** Exercise details **
Which lines in the entries below contain the string "JULY"? Show each of them in full.

--- Given records Enclosed Below ---

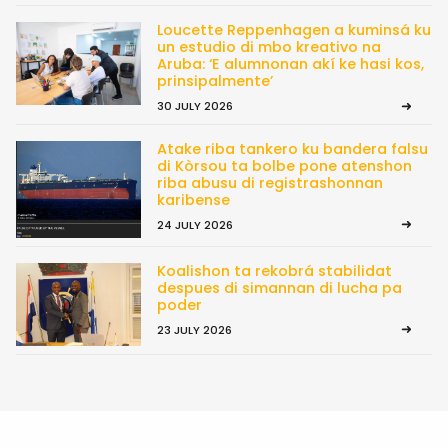
Loucette Reppenhagen a kuminsá ku
un estudio di mbo kreativo na
Aruba: ‘E alumnonan akí ke hasi kos,
prinsipalmente’
30 JULY 2026
Atake riba tankero ku bandera falsu
di Kòrsou ta bolbe pone atenshon
riba abusu di registrashonnan
karibense
24 JULY 2026
Koalishon ta rekobrá stabilidat
despues di simannan di lucha pa
poder
23 JULY 2026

--- End of Enclosed Given records ---

** Worked solution **
30 JULY 2026
24 JULY 2026
23 JULY 2026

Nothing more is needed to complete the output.